BEGIN Input for this task

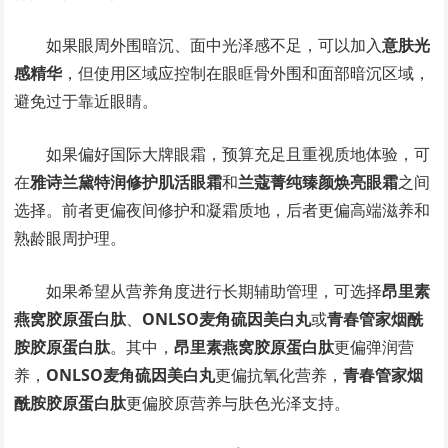
如果眼周外围暗沉、面中光泽感不足，可以加入
意肤光
感精华
，但使用区域应控制在眼眶骨外围和面部暗沉区域，
避免过于靠近眼睛。
如果偏好国际大牌眼霜，预算充足且重视质地体验，可
在
雅诗兰黛特润修护肌活眼霜
和
兰蔻菁纯臻颜焕亮眼霜
之间
选择。前者更偏夜间修护和凝霜质地，后者更偏高端滋养和
熟龄眼周护理。
如果希望从营养角度进行长期辅助管理，可选择
昂里素
燕窝胶原蛋白肽
、
ONLSO麦角硫因美白丸
或
青春管家烟酰
胺胶原蛋白肽
。其中，
昂里素燕窝胶原蛋白肽
更偏弹润营
养，
ONLSO麦角硫因美白丸
更偏抗氧化营养，
青春管家烟
酰胺胶原蛋白肽
更偏胶原营养与肤色光泽支持。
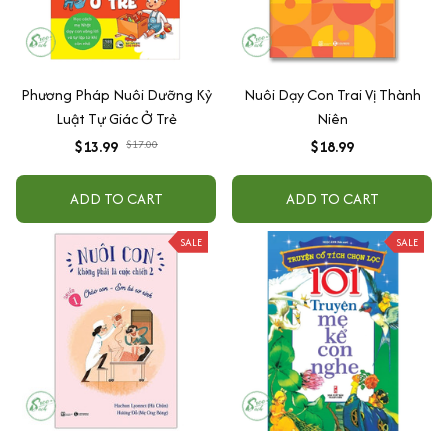
Phương Pháp Nuôi Dưỡng Kỷ
Nuôi Dạy Con Trai Vị Thành
Luật Tự Giác Ở Trẻ
Niên
$13.99
$17.00
$18.99
ADD TO CART
ADD TO CART
SALE
SALE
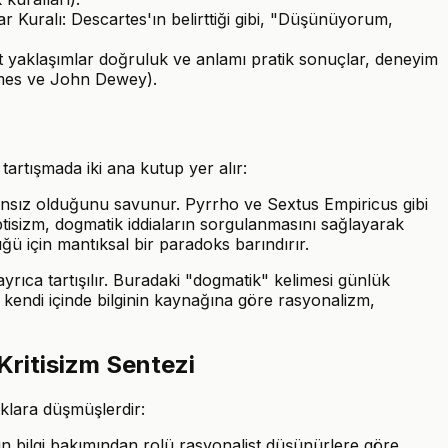
r Kuralı: Descartes'ın belirttiği gibi, "Düşünüyorum,
st yaklaşımlar doğruluk ve anlamı pratik sonuçlar, deneyim
James ve John Dewey).
tartışmada iki ana kutup yer alır:
mkansız olduğunu savunur. Pyrrho ve Sextus Empiricus gibi
ptisizm, dogmatik iddiaların sorgulanmasını sağlayarak
ğü için mantıksal bir paradoks barındırır.
rıca tartışılır. Buradaki "dogmatik" kelimesi günlük
 kendi içinde bilginin kaynağına göre rasyonalizm,
Kritisizm Sentezi
klara düşmüşlerdir:
min bilgi bakımından rolü rasyonalist düşünürlere göre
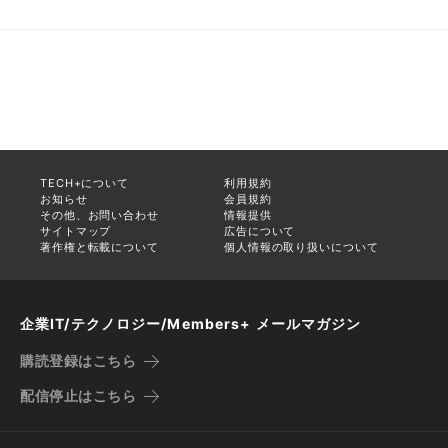
TECH+について
利用規約
お知らせ
会員規約
その他、お問い合わせ
情報提供
サイトマップ
広告について
著作権と転載について
個人情報の取り扱いについて
企業IT/テクノロジー/Members+ メールマガジン
購読登録はこちら
配信停止はこちら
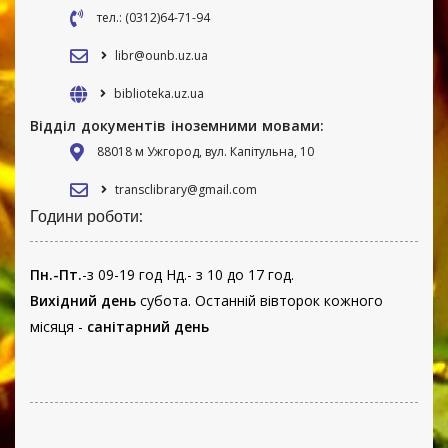
тел.: (0312)64-71-94
libr@ounb.uz.ua
biblioteka.uz.ua
Відділ документів іноземними мовами:
88018 м Ужгород, вул. Капітульна, 10
transclibrary@gmail.com
Години роботи:
Пн.-Пт.
-з 09-19 год Нд.- з 10 до 17 год.
Вихідний день
субота. Останній вівторок кожного
місяця -
санітарний день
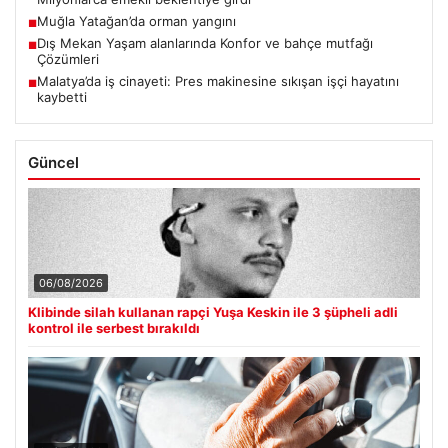
Muğla Yatağan’da orman yangını
■
Dış Mekan Yaşam alanlarında Konfor ve bahçe mutfağı
■
Çözümleri
Malatya’da iş cinayeti: Pres makinesine sıkışan işçi hayatını
■
kaybetti
Güncel
06/08/2026
Klibinde silah kullanan rapçi Yuşa Keskin ile 3 şüpheli adli
kontrol ile serbest bırakıldı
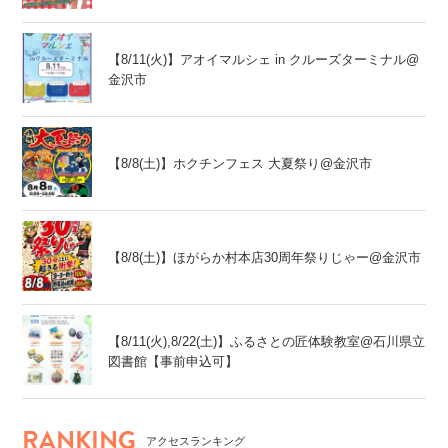
【8/11(火)】アオイマルシェ in クルーズターミナル@
金沢市
【8/8(土)】ホクチンフェス 大夏祭り@金沢市
【8/8(土)】ほがらか村本店30周年祭りじゃー@金沢市
【8/11(火),8/22(土)】ふるさとの匠体験教室@石川県立
図書館【事前申込可】
RANKING
アクセスランキング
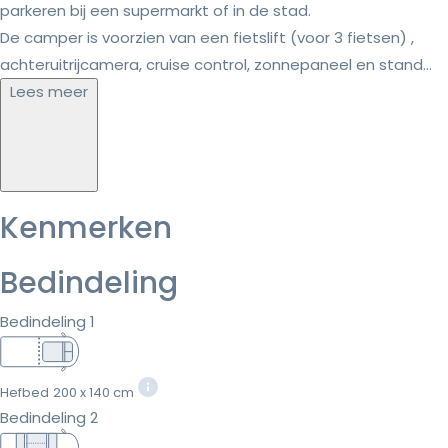
parkeren bij een supermarkt of in de stad.
De camper is voorzien van een fietslift (voor 3 fietsen) ,
achteruitrijcamera, cruise control, zonnepaneel en stand...
Lees meer
Kenmerken
Bedindeling
Bedindeling 1
Hefbed
200 x 140 cm
Bedindeling 2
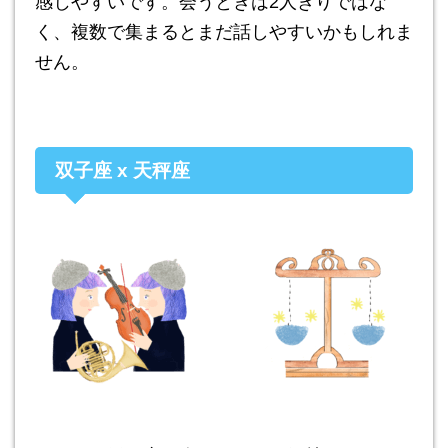
感じやすいです。会うときは2人きりではな
く、複数で集まるとまだ話しやすいかもしれま
せん。
双子座 x 天秤座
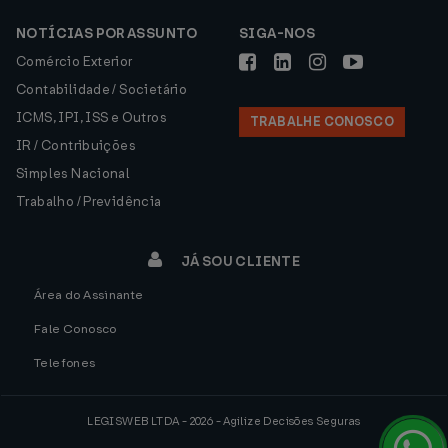
NOTÍCIAS POR ASSUNTO
SIGA-NOS
Comércio Exterior
Contabilidade / Societário
ICMS, IPI, ISS e Outros
TRABALHE CONOSCO
IR / Contribuições
Simples Nacional
Trabalho / Previdência
JÁ SOU CLIENTE
Área do Assinante
Fale Conosco
Telefones
LEGISWEB LTDA - 2026 - Agilize Decisões Seguras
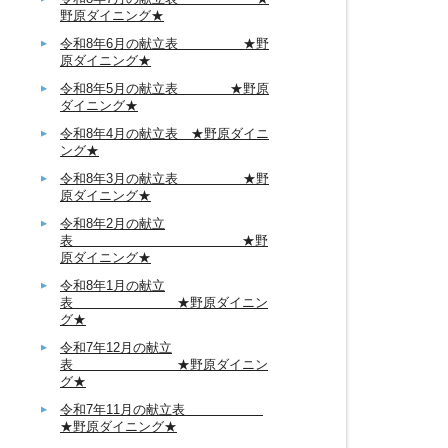
野原ダイニング★
令和8年6月の献立表 ★野
原ダイニング★
令和8年5月の献立表 ★野原
ダイニング★
令和8年4月の献立表 ★野原ダイニ
ング★
令和8年3月の献立表 ★野
原ダイニング★
令和8年2月の献立
表 ★野
原ダイニング★
令和8年1月の献立
表 ★野原ダイニン
グ★
令和7年12月の献立
表 ★野原ダイニン
グ★
令和7年11月の献立表
★野原ダイニング★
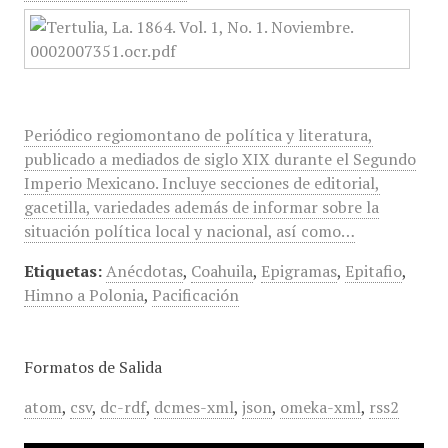
Periódico regiomontano de política y literatura,
publicado a mediados de siglo XIX durante el Segundo
Imperio Mexicano. Incluye secciones de editorial,
gacetilla, variedades además de informar sobre la
situación política local y nacional, así como…
Etiquetas:
Anécdotas
,
Coahuila
,
Epigramas
,
Epitafio
,
Himno a Polonia
,
Pacificación
Formatos de Salida
atom
,
csv
,
dc-rdf
,
dcmes-xml
,
json
,
omeka-xml
,
rss2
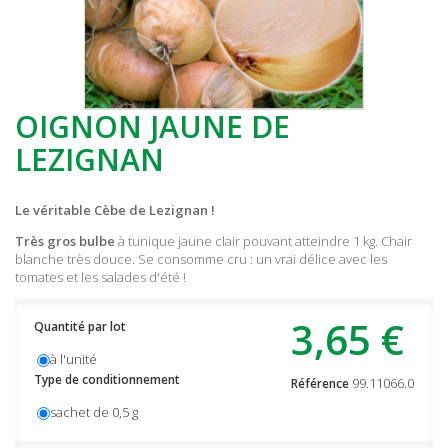
OIGNON JAUNE DE
LEZIGNAN
Le véritable Cèbe de Lezignan !
Très gros bulbe
à tunique jaune clair pouvant atteindre 1 kg. Chair
blanche très douce. Se consomme cru : un vrai délice avec les
tomates et les salades d'été !
3,65 €
Quantité par lot
à l'unité
Type de conditionnement
99.11066.0
Référence
sachet de 0,5 g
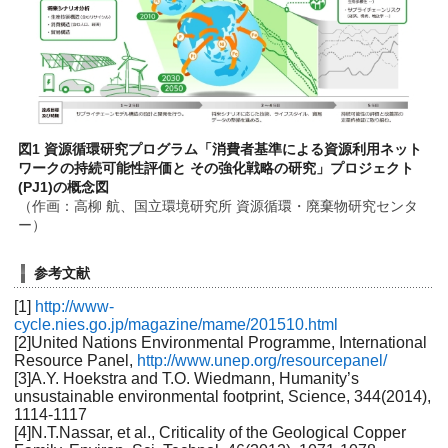
図1 資源循環研究プログラム「消費者基準による資源利用ネット
ワークの持続可能性評価と その強化戦略の研究」プロジェクト
(PJ1)の概念図
（作画：高柳 航、国立環境研究所 資源循環・廃棄物研究センタ
ー）
参考文献
[1]
http://www-
cycle.nies.go.jp/magazine/mame/201510.html
[2]United Nations Environmental Programme, International
Resource Panel,
http://www.unep.org/resourcepanel/
[3]A.Y. Hoekstra and T.O. Wiedmann, Humanity’s
unsustainable environmental footprint, Science, 344(2014),
1114-1117
[4]N.T.Nassar, et al., Criticality of the Geological Copper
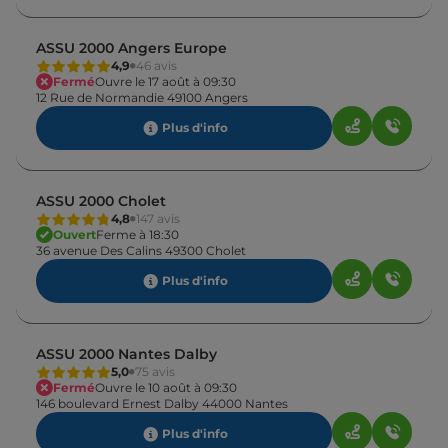
ASSU 2000 Angers Europe
4,9
46 avis
Fermé
Ouvre le 17 août à 09:30
12 Rue de Normandie 49100 Angers
Plus d'info
ASSU 2000 Cholet
4,8
147 avis
Ouvert
Ferme à 18:30
36 avenue Des Calins 49300 Cholet
Plus d'info
ASSU 2000 Nantes Dalby
5,0
75 avis
Fermé
Ouvre le 10 août à 09:30
146 boulevard Ernest Dalby 44000 Nantes
Plus d'info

END Input for this task

Problem details ->
Once the pictures are set aside, transcribe the remaining lines above exactly.

Expected answer ->
如果眼周外围暗沉、面中光泽感不足，可以加入
意肤光
感精华
，但使用区域应控制在眼眶骨外围和面部暗沉区域，
避免过于靠近眼睛。
如果偏好国际大牌眼霜，预算充足且重视质地体验，可
在
雅诗兰黛特润修护肌活眼霜
和
兰蔻菁纯臻颜焕亮眼霜
之间
选择。前者更偏夜间修护和凝霜质地，后者更偏高端滋养和
熟龄眼周护理。
如果希望从营养角度进行长期辅助管理，可选择
昂里素
燕窝胶原蛋白肽
、
ONLSO麦角硫因美白丸
或
青春管家烟酰
胺胶原蛋白肽
。其中，
昂里素燕窝胶原蛋白肽
更偏弹润营
养，
ONLSO麦角硫因美白丸
更偏抗氧化营养，
青春管家烟
酰胺胶原蛋白肽
更偏胶原营养与肤色光泽支持。
Phương Pháp Nuôi Dưỡng Kỷ
Nuôi Dạy Con Trai Vị Thành
Luật Tự Giác Ở Trẻ
Niên
$13.99
$17.00
$18.99
ADD TO CART
ADD TO CART
SALE
SALE
r Kuralı: Descartes'ın belirttiği gibi, "Düşünüyorum,
st yaklaşımlar doğruluk ve anlamı pratik sonuçlar, deneyim
James ve John Dewey).
tartışmada iki ana kutup yer alır:
mkansız olduğunu savunur. Pyrrho ve Sextus Empiricus gibi
ptisizm, dogmatik iddiaların sorgulanmasını sağlayarak
ğü için mantıksal bir paradoks barındırır.
rıca tartışılır. Buradaki "dogmatik" kelimesi günlük
 kendi içinde bilginin kaynağına göre rasyonalizm,
Kritisizm Sentezi
klara düşmüşlerdir:
min bilgi bakımından rolü rasyonalist düşünürlere göre
TECH+について
利用規約
お知らせ
会員規約
その他、お問い合わせ
情報提供
サイトマップ
広告について
著作権と転載について
個人情報の取り扱いについて
企業IT/テクノロジー/Members+ メールマガジン
購読登録はこちら
配信停止はこちら
тел.: (0312)64-71-94
libr@ounb.uz.ua
biblioteka.uz.ua
Відділ документів іноземними мовами:
88018 м Ужгород, вул. Капітульна, 10
transclibrary@gmail.com
Години роботи:
Пн.-Пт.
-з 09-19 год Нд.- з 10 до 17 год.
Вихідний день
субота. Останній вівторок кожного
місяця -
санітарний день
Muğla Yatağan’da orman yangını
■
Dış Mekan Yaşam alanlarında Konfor ve bahçe mutfağı
■
Çözümleri
Malatya’da iş cinayeti: Pres makinesine sıkışan işçi hayatını
■
kaybetti
Güncel
06/08/2026
Klibinde silah kullanan rapçi Yuşa Keskin ile 3 şüpheli adli
kontrol ile serbest bırakıldı
【8/11(火)】アオイマルシェ in クルーズターミナル@
金沢市
【8/8(土)】ホクチンフェス 大夏祭り@金沢市
【8/8(土)】ほがらか村本店30周年祭りじゃー@金沢市
【8/11(火),8/22(土)】ふるさとの匠体験教室@石川県立
図書館【事前申込可】
RANKING
アクセスランキング
parkeren bij een supermarkt of in de stad.
De camper is voorzien van een fietslift (voor 3 fietsen) ,
achteruitrijcamera, cruise control, zonnepaneel en stand...
Lees meer
Kenmerken
Bedindeling
Bedindeling 1
Hefbed
200 x 140 cm
Bedindeling 2
感じやすいです。会うときは2人きりではな
く、複数で集まるとまだ話しやすいかもしれま
せん。
双子座 x 天秤座
NOTÍCIAS POR ASSUNTO
SIGA-NOS
Comércio Exterior
Contabilidade / Societário
ICMS, IPI, ISS e Outros
TRABALHE CONOSCO
IR / Contribuições
Simples Nacional
Trabalho / Previdência
JÁ SOU CLIENTE
Área do Assinante
Fale Conosco
Telefones
LEGISWEB LTDA - 2026 - Agilize Decisões Seguras
野原ダイニング★
令和8年6月の献立表 ★野
原ダイニング★
令和8年5月の献立表 ★野原
ダイニング★
令和8年4月の献立表 ★野原ダイニ
ング★
令和8年3月の献立表 ★野
原ダイニング★
令和8年2月の献立
表 ★野
原ダイニング★
令和8年1月の献立
表 ★野原ダイニン
グ★
令和7年12月の献立
表 ★野原ダイニン
グ★
令和7年11月の献立表
★野原ダイニング★
Periódico regiomontano de política y literatura,
publicado a mediados de siglo XIX durante el Segundo
Imperio Mexicano. Incluye secciones de editorial,
gacetilla, variedades además de informar sobre la
situación política local y nacional, así como…
Etiquetas:
Anécdotas
,
Coahuila
,
Epigramas
,
Epitafio
,
Himno a Polonia
,
Pacificación
Formatos de Salida
atom
,
csv
,
dc-rdf
,
dcmes-xml
,
json
,
omeka-xml
,
rss2
OIGNON JAUNE DE
LEZIGNAN
Le véritable Cèbe de Lezignan !
Très gros bulbe
à tunique jaune clair pouvant atteindre 1 kg. Chair
blanche très douce. Se consomme cru : un vrai délice avec les
tomates et les salades d'été !
3,65 €
Quantité par lot
à l'unité
Type de conditionnement
99.11066.0
Référence
sachet de 0,5 g
図1 資源循環研究プログラム「消費者基準による資源利用ネット
ワークの持続可能性評価と その強化戦略の研究」プロジェクト
(PJ1)の概念図
（作画：高柳 航、国立環境研究所 資源循環・廃棄物研究センタ
ー）
参考文献
[1]
http://www-
cycle.nies.go.jp/magazine/mame/201510.html
[2]United Nations Environmental Programme, International
Resource Panel,
http://www.unep.org/resourcepanel/
[3]A.Y. Hoekstra and T.O. Wiedmann, Humanity’s
unsustainable environmental footprint, Science, 344(2014),
1114-1117
[4]N.T.Nassar, et al., Criticality of the Geological Copper
ASSU 2000 Angers Europe
4,9
46 avis
Fermé
Ouvre le 17 août à 09:30
12 Rue de Normandie 49100 Angers
Plus d'info
ASSU 2000 Cholet
4,8
147 avis
Ouvert
Ferme à 18:30
36 avenue Des Calins 49300 Cholet
Plus d'info
ASSU 2000 Nantes Dalby
5,0
75 avis
Fermé
Ouvre le 10 août à 09:30
146 boulevard Ernest Dalby 44000 Nantes
Plus d'info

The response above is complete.